Inflation rose more than expected in January as stubbornly high shelter prices weighed on consumers, the Labor Department reported Tuesday.
The consumer price index, a broad-based measure of the prices shoppers face for goods and services across the economy, increased 0.3% for the month, the Bureau of Labor Statistics reported. On a 12-month basis, that came out to 3.1%.
Economists surveyed by Dow Jones had been looking for a monthly increase of 0.2% and an annual gain of 2.9%.
Excluding volatile food and energy prices, so-called core CPI accelerated 0.4% in January and was up 3.9% from a year ago.

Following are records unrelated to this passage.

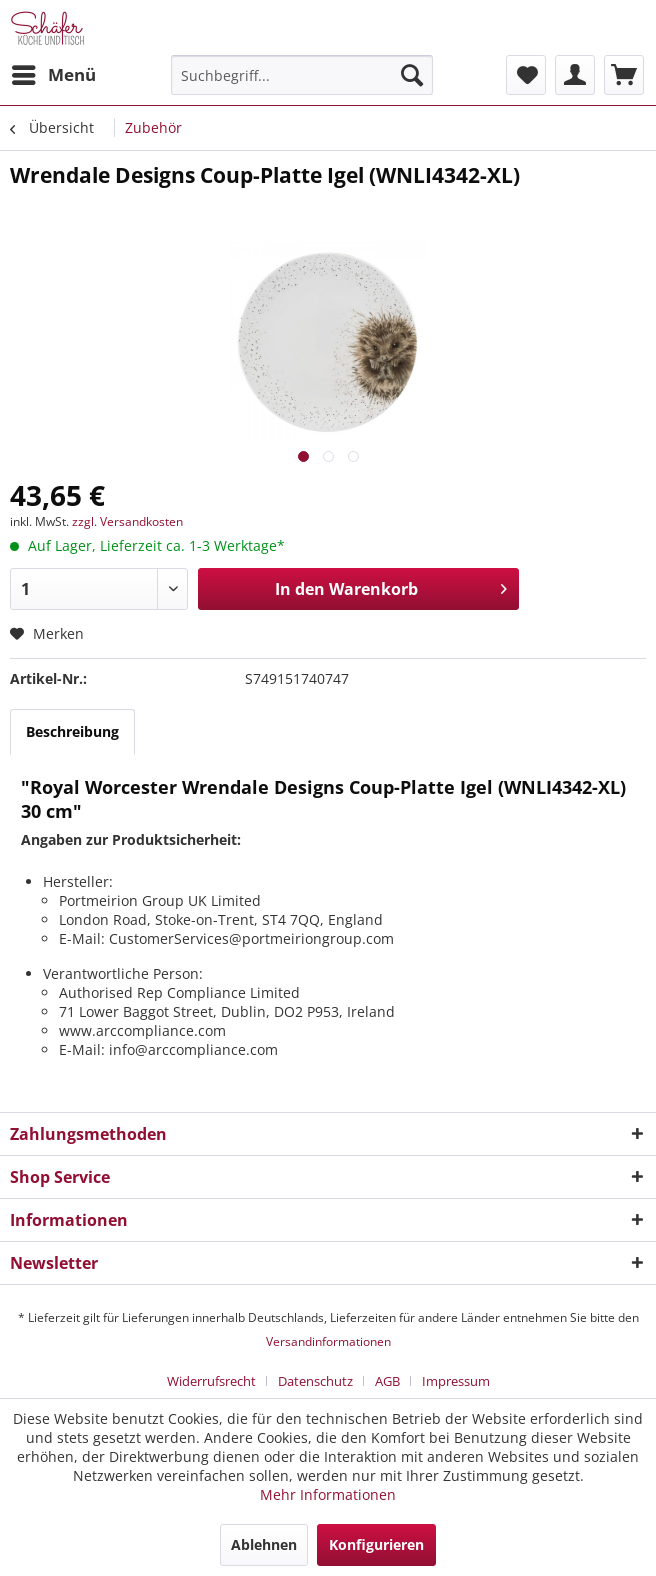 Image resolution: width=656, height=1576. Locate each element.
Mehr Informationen (328, 1494)
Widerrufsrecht (211, 1381)
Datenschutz (315, 1381)
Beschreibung (72, 731)
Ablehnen (264, 1544)
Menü (54, 72)
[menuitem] (53, 75)
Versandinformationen (328, 1341)
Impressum (456, 1381)
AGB (387, 1381)
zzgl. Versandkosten (127, 521)
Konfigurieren (376, 1544) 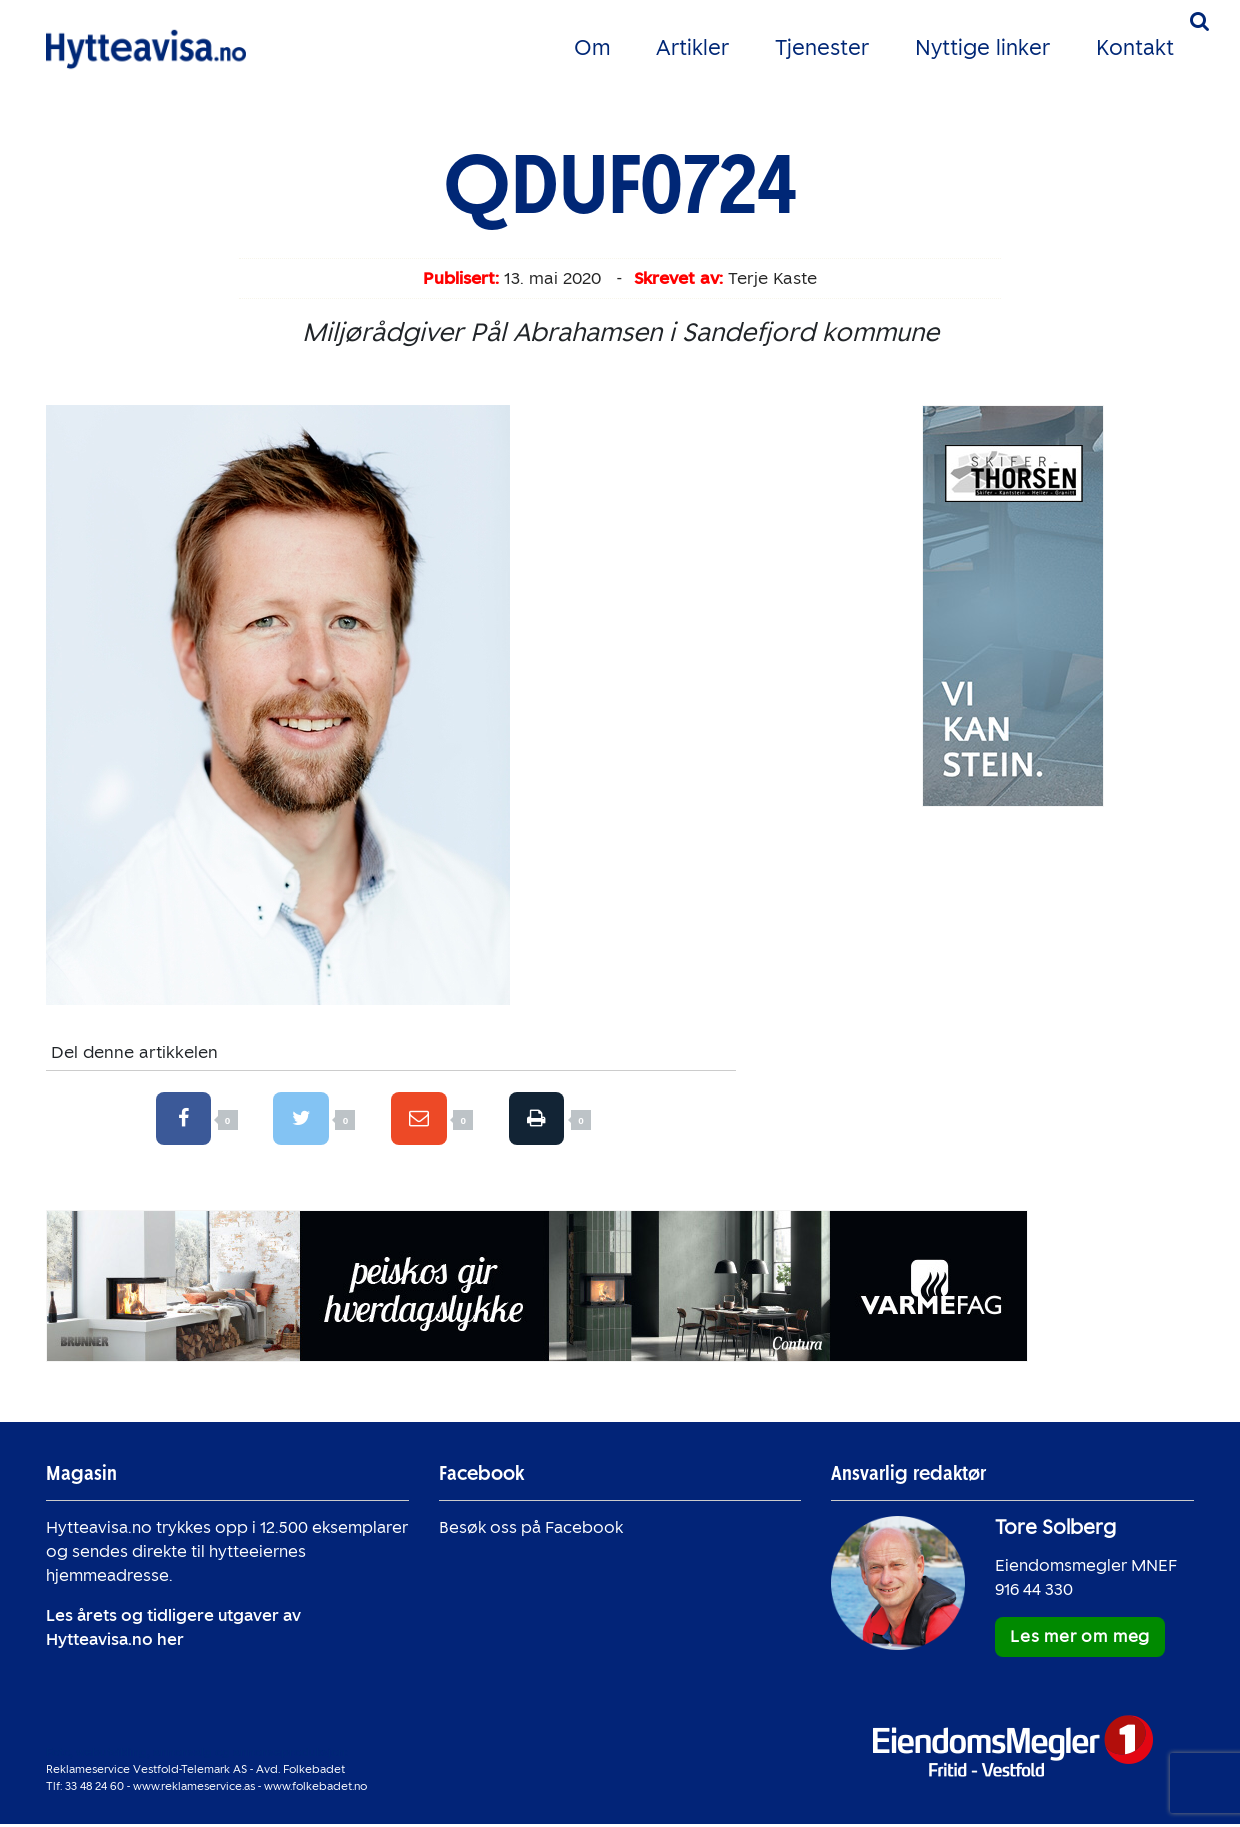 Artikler (692, 47)
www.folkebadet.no (315, 1788)
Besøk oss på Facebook (531, 1530)
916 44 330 (1034, 1592)
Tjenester (822, 47)
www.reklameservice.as (194, 1788)
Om (592, 47)
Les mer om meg (1080, 1639)
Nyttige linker (982, 47)
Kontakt (1135, 47)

The forecast had been for 0.3% and 3.7% respectively.
Shelter prices, which comprise about one-third of the CPI weighting, accounted for much of the increase. The index for that category rose 0.6% on the month, contributing more than two-thirds of the headline increase, the BLS said. On a 12-month basis, shelter increased 6%.
Food prices moved higher as well, up 0.4% on the month. Energy helped offset some of the increase, down 0.9% due largely to a 3.3% slide in gasoline prices.
Stock market futures slid sharply following the release. Futures tied to the Dow Jones Industrial Average were off more than 250 points and Treasury yields surged higher.
The release comes as Federal Reserve officials look to set the proper balance for monetary policy in 2024. Though financial markets have been looking for aggressive interest rate cuts, policymakers have been more cautious in their public statements, focusing on the need to let the data be their guide rather than preset expectations.
Fed officials expect inflation to recede back to their 2% annual target in large part because they think shelter prices will decelerate through the year. January’s increase could be problematic for a central bank looking to take its foot off the brake for monetary policy at its tightest in more than two decades.